▶ **WORK REQUEST**: Check every line of the data and copy the ones where "mujer" appears.

[Extracted page text data]
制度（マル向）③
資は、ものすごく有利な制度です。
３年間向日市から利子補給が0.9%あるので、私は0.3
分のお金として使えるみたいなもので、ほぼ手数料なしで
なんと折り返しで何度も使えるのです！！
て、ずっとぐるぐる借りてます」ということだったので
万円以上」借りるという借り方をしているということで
...
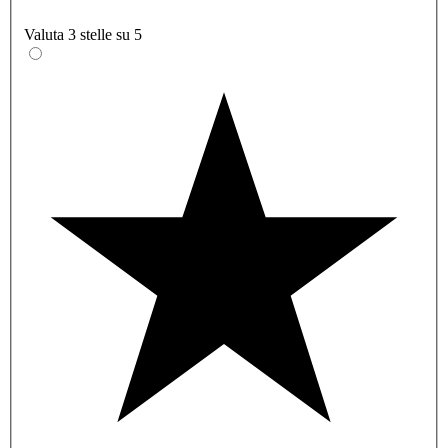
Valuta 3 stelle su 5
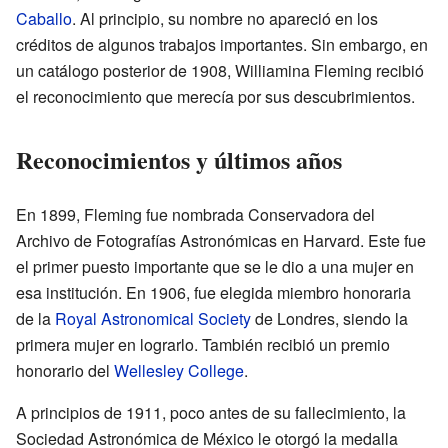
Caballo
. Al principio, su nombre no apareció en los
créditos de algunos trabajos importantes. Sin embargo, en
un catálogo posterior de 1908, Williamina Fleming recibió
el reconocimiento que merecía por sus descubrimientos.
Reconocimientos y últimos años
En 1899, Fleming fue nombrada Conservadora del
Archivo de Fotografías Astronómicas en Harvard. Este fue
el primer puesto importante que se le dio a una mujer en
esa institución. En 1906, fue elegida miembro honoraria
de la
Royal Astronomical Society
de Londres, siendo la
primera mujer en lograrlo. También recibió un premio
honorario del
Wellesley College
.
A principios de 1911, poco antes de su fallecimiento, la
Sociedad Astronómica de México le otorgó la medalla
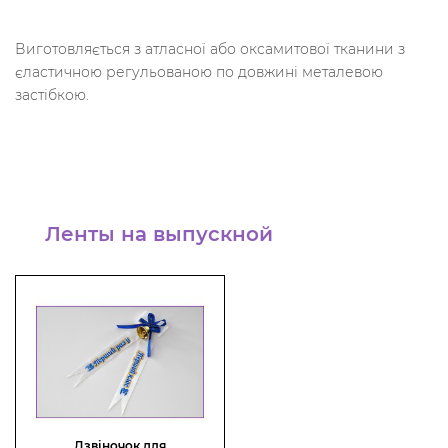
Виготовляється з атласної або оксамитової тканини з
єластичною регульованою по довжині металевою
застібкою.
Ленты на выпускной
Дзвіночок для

▶ **SOLUTION TO THIS TASK**:
el primer puesto importante que se le dio a una mujer en
primera mujer en lograrlo. También recibió un premio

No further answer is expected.